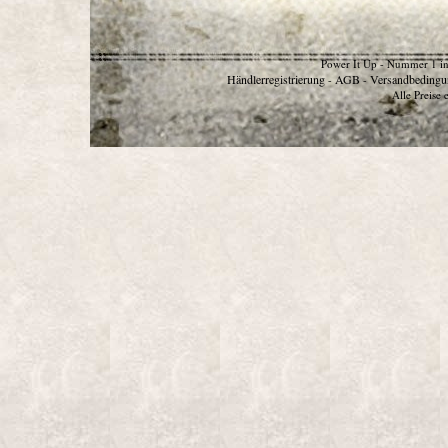
Power It Up - Nummer 1 in
Händlerregistrierung
AGB
Versandbedingu
-
-
Alle Preise 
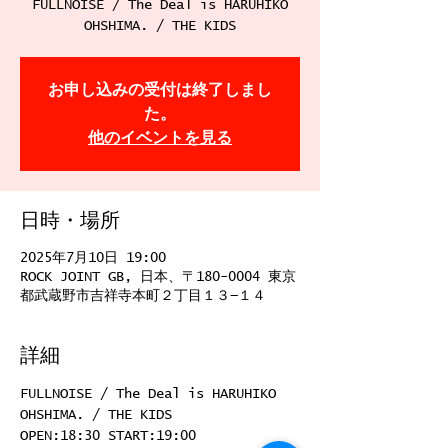
FULLNOISE / The Deal is HARUHIKO
OHSHIMA. / THE KIDS
お申し込みの受付は終了しまし
た。
他のイベントを見る
日時・場所
2025年7月10日 19:00
ROCK JOINT GB, 日本、〒180-0004 東京
都武蔵野市吉祥寺本町２丁目１３−１４
詳細
FULLNOISE / The Deal is HARUHIKO 
OHSHIMA. / THE KIDS
OPEN:18:30 START:19:00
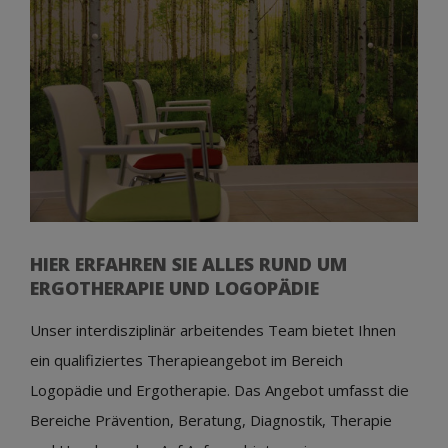
HIER ERFAHREN SIE ALLES RUND UM
ERGOTHERAPIE UND LOGOPÄDIE
Unser interdisziplinär arbeitendes Team bietet Ihnen
ein qualifiziertes Therapieangebot im Bereich
Logopädie und Ergotherapie. Das Angebot umfasst die
Bereiche Prävention, Beratung, Diagnostik, Therapie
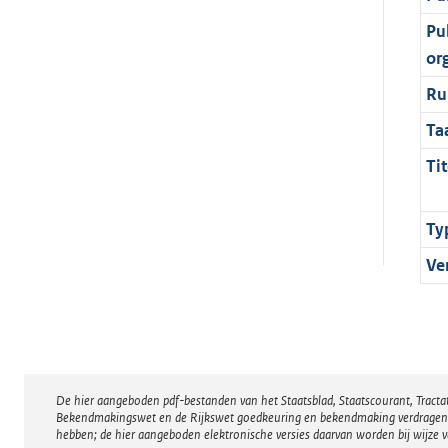
Pu
or
Ru
Ta
Tit
Ty
Ve
De hier aangeboden pdf-bestanden van het Staatsblad, Staatscourant, Tract
Disclaimer
Bekendmakingswet en de Rijkswet goedkeuring en bekendmaking verdragen voor
hebben; de hier aangeboden elektronische versies daarvan worden bij wijze 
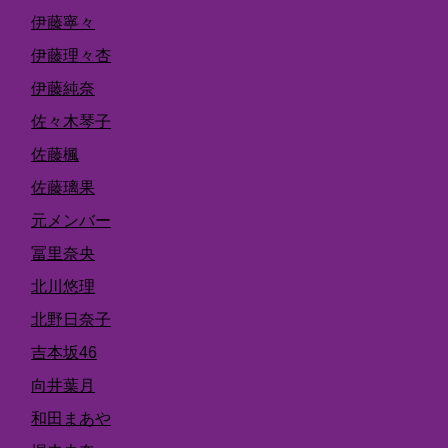
伊藤寧々
伊藤理々杏
伊藤純奈
佐々木琴子
佐藤楓
佐藤璃果
元メンバー
冨里奈央
北川悠理
北野日奈子
吉本坂46
向井葉月
和田まあや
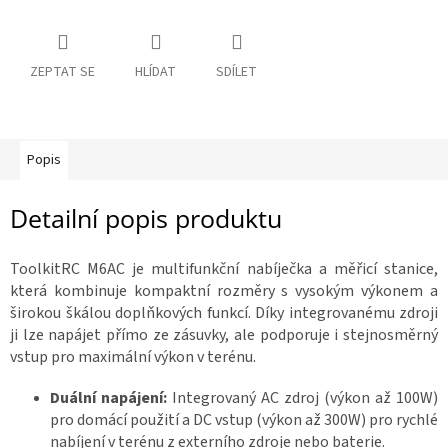
a
R
:
á
m
y
ZEPTAT SE
HLÍDAT
SDÍLET
D
o
p
Popis
l
ň
k
y
Detailní popis produktu
3
ToolkitRC M6AC je multifunkční nabíječka a měřicí stanice,
D
t
která kombinuje kompaktní rozměry s vysokým výkonem a
i
širokou škálou doplňkových funkcí. Díky integrovanému zdroji
s
k
ji lze napájet přímo ze zásuvky, ale podporuje i stejnosměrný
vstup pro maximální výkon v terénu.
S
e
Duální napájení:
Integrovaný AC zdroj (výkon až 100W)
t
y
pro domácí použití a DC vstup (výkon až 300W) pro rychlé
nabíjení v terénu z externího zdroje nebo baterie.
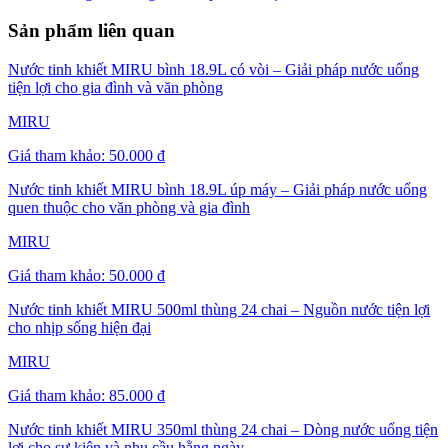
Sản phẩm liên quan
Nước tinh khiết MIRU bình 18.9L có vòi – Giải pháp nước uống
tiện lợi cho gia đình và văn phòng
MIRU
Giá tham khảo:
50.000 đ
Nước tinh khiết MIRU bình 18.9L úp máy – Giải pháp nước uống
quen thuộc cho văn phòng và gia đình
MIRU
Giá tham khảo:
50.000 đ
Nước tinh khiết MIRU 500ml thùng 24 chai – Nguồn nước tiện lợi
cho nhịp sống hiện đại
MIRU
Giá tham khảo:
85.000 đ
Nước tinh khiết MIRU 350ml thùng 24 chai – Dòng nước uống tiện
lợi cho sự kiện và nhu cầu hằng ngày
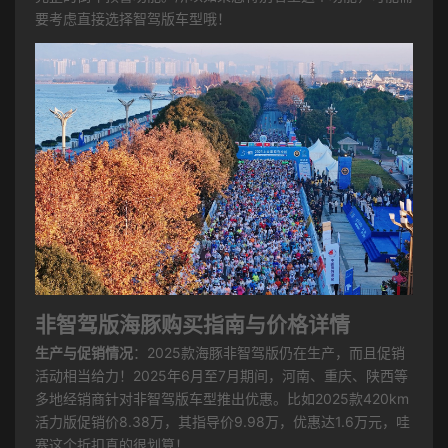
要考虑直接选择智驾版车型哦！
非智驾版海豚购买指南与价格详情
生产与促销情况
：2025款海豚非智驾版仍在生产，而且促销
活动相当给力！2025年6月至7月期间，河南、重庆、陕西等
多地经销商针对非智驾版车型推出优惠。比如2025款420km
活力版促销价8.38万，其指导价9.98万，优惠达1.6万元，哇
塞这个折扣真的很划算！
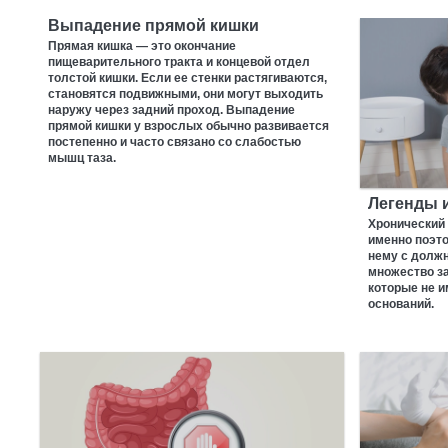
Выпадение прямой кишки
Прямая кишка — это окончание
пищеварительного тракта и концевой отдел
толстой кишки. Если ее стенки растягиваются,
становятся подвижными, они могут выходить
наружу через задний проход. Выпадение
прямой кишки у взрослых обычно развивается
постепенно и часто связано со слабостью
мышц таза.
Легенды 
Хронический 
именно поэто
нему с долж
множество з
которые не 
оснований.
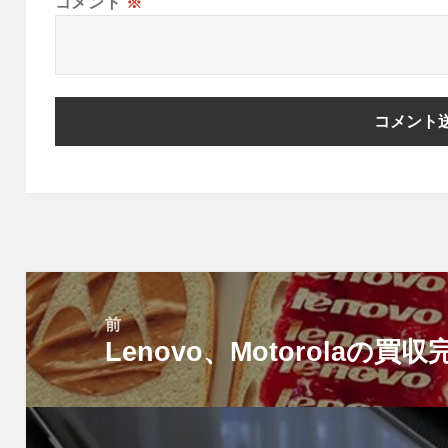
コメント
※
投
稿
前
Lenovo、Motorolaの買
ナ
前
ビ
の
ゲ
投
ー
稿:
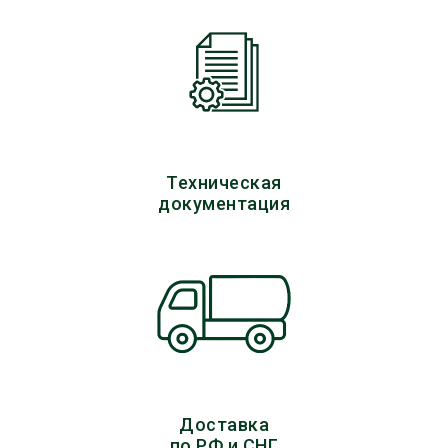
Техническая
документация
Доставка
по РФ и СНГ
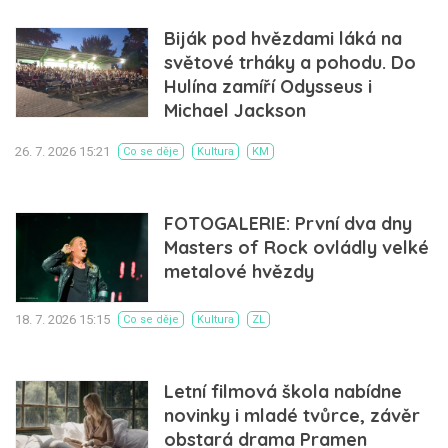
Biják pod hvězdami láká na
světové trháky a pohodu. Do
Hulína zamíří Odysseus i
Michael Jackson
26. 7. 2026 15:21
Co se děje
Kultura
KM
FOTOGALERIE: První dva dny
Masters of Rock ovládly velké
metalové hvězdy
18. 7. 2026 15:15
Co se děje
Kultura
ZL
Letní filmová škola nabídne
novinky i mladé tvůrce, závěr
obstará drama Pramen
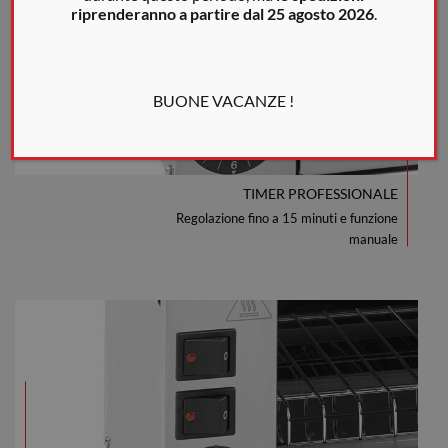
riprenderanno a partire dal 25 agosto 2026
.
BUONE VACANZE !
TIMER PROFESSIONALE
Regolazione fino a 15 minuti e funzione
manuale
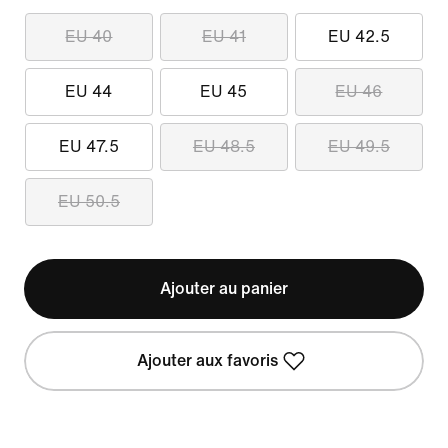
EU 40
EU 41
EU 42.5
EU 44
EU 45
EU 46
EU 47.5
EU 48.5
EU 49.5
EU 50.5
Ajouter au panier
Ajouter aux favoris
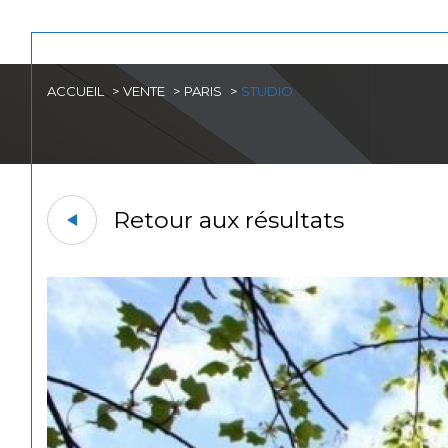
ACCUEIL
VENTE
PARIS
STUDIO
Acheter
Est
1
TYPE DE BIEN
de l'ancien
Retour aux résultats
Studio
75001 - Paris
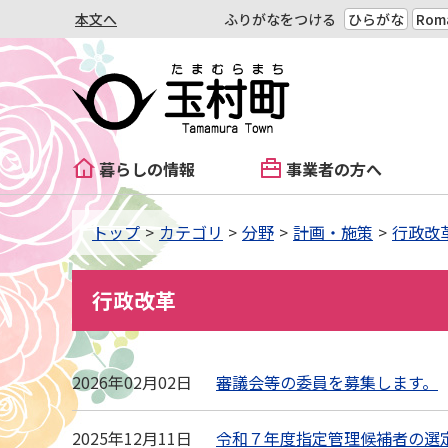
本文へ
ふりがなをつける
ひらがな
Roma
暮らしの情報
事業者の方へ
トップ
カテゴリ
分野
計画・施策
行政改
行政改革
2026年02月02日
審議会等の委員を募集します。
2025年12月11日
令和７年度指定管理候補者の選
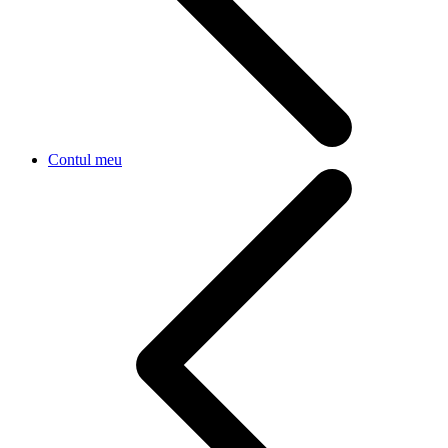
Contul meu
**********
#### TASK PROMPT
Using the material above, set down every line exactly, but skip the pictures.

#### TASK RESULT
Power It Up - Nummer 1 in
Händlerregistrierung
AGB
Versandbedingu
-
-
Alle Preise 
FULLNOISE / The Deal is HARUHIKO
OHSHIMA. / THE KIDS
お申し込みの受付は終了しまし
た。
他のイベントを見る
日時・場所
2025年7月10日 19:00
ROCK JOINT GB, 日本、〒180-0004 東京
都武蔵野市吉祥寺本町２丁目１３−１４
詳細
FULLNOISE / The Deal is HARUHIKO 
OHSHIMA. / THE KIDS
OPEN:18:30 START:19:00
HIER ERFAHREN SIE ALLES RUND UM
ERGOTHERAPIE UND LOGOPÄDIE
Unser interdisziplinär arbeitendes Team bietet Ihnen
ein qualifiziertes Therapieangebot im Bereich
Logopädie und Ergotherapie. Das Angebot umfasst die
Bereiche Prävention, Beratung, Diagnostik, Therapie
Pu
or
Ru
Ta
Tit
Ty
Ve
De hier aangeboden pdf-bestanden van het Staatsblad, Staatscourant, Tract
Disclaimer
Bekendmakingswet en de Rijkswet goedkeuring en bekendmaking verdragen voor
hebben; de hier aangeboden elektronische versies daarvan worden bij wijze 
伊藤寧々
伊藤理々杏
伊藤純奈
佐々木琴子
佐藤楓
佐藤璃果
元メンバー
冨里奈央
北川悠理
北野日奈子
吉本坂46
向井葉月
和田まあや
a
R
:
á
m
y
ZEPTAT SE
HLÍDAT
SDÍLET
D
o
p
Popis
l
ň
k
y
Detailní popis produktu
3
ToolkitRC M6AC je multifunkční nabíječka a měřicí stanice,
D
t
která kombinuje kompaktní rozměry s vysokým výkonem a
i
širokou škálou doplňkových funkcí. Díky integrovanému zdroji
s
k
ji lze napájet přímo ze zásuvky, ale podporuje i stejnosměrný
vstup pro maximální výkon v terénu.
S
e
Duální napájení:
Integrovaný AC zdroj (výkon až 100W)
t
y
pro domácí použití a DC vstup (výkon až 300W) pro rychlé
nabíjení v terénu z externího zdroje nebo baterie.
Sản phẩm liên quan
Nước tinh khiết MIRU bình 18.9L có vòi – Giải pháp nước uống
tiện lợi cho gia đình và văn phòng
MIRU
Giá tham khảo:
50.000 đ
Nước tinh khiết MIRU bình 18.9L úp máy – Giải pháp nước uống
quen thuộc cho văn phòng và gia đình
MIRU
Giá tham khảo:
50.000 đ
Nước tinh khiết MIRU 500ml thùng 24 chai – Nguồn nước tiện lợi
cho nhịp sống hiện đại
MIRU
Giá tham khảo:
85.000 đ
Nước tinh khiết MIRU 350ml thùng 24 chai – Dòng nước uống tiện
lợi cho sự kiện và nhu cầu hằng ngày
要考虑直接选择智驾版车型哦！
非智驾版海豚购买指南与价格详情
生产与促销情况
：2025款海豚非智驾版仍在生产，而且促销
活动相当给力！2025年6月至7月期间，河南、重庆、陕西等
多地经销商针对非智驾版车型推出优惠。比如2025款420km
活力版促销价8.38万，其指导价9.98万，优惠达1.6万元，哇
塞这个折扣真的很划算！
Выпадение прямой кишки
Прямая кишка — это окончание
пищеварительного тракта и концевой отдел
толстой кишки. Если ее стенки растягиваются,
становятся подвижными, они могут выходить
наружу через задний проход. Выпадение
прямой кишки у взрослых обычно развивается
постепенно и часто связано со слабостью
мышц таза.
Легенды 
Хронический 
именно поэто
нему с долж
множество з
которые не 
оснований.
コメント
※
投
稿
前
Lenovo、Motorolaの買
ナ
前
ビ
の
ゲ
投
ー
稿:
Техническая
документация
Доставка
по РФ и СНГ
Biják pod hvězdami láká na
světové trháky a pohodu. Do
Hulína zamíří Odysseus i
Michael Jackson
26. 7. 2026 15:21
Co se děje
Kultura
KM
FOTOGALERIE: První dva dny
Masters of Rock ovládly velké
metalové hvězdy
18. 7. 2026 15:15
Co se děje
Kultura
ZL
Letní filmová škola nabídne
novinky i mladé tvůrce, závěr
obstará drama Pramen
riprenderanno a partire dal 25 agosto 2026
.
BUONE VACANZE !
TIMER PROFESSIONALE
Regolazione fino a 15 minuti e funzione
manuale
EU 40
EU 41
EU 42.5
EU 44
EU 45
EU 46
EU 47.5
EU 48.5
EU 49.5
EU 50.5
Ajouter au panier
Ajouter aux favoris
ACCUEIL
VENTE
PARIS
STUDIO
Acheter
Est
1
TYPE DE BIEN
de l'ancien
Retour aux résultats
Studio
75001 - Paris
本文へ
ふりがなをつける
ひらがな
Roma
暮らしの情報
事業者の方へ
トップ
カテゴリ
分野
計画・施策
行政改
行政改革
2026年02月02日
審議会等の委員を募集します。
2025年12月11日
令和７年度指定管理候補者の選
Contul meu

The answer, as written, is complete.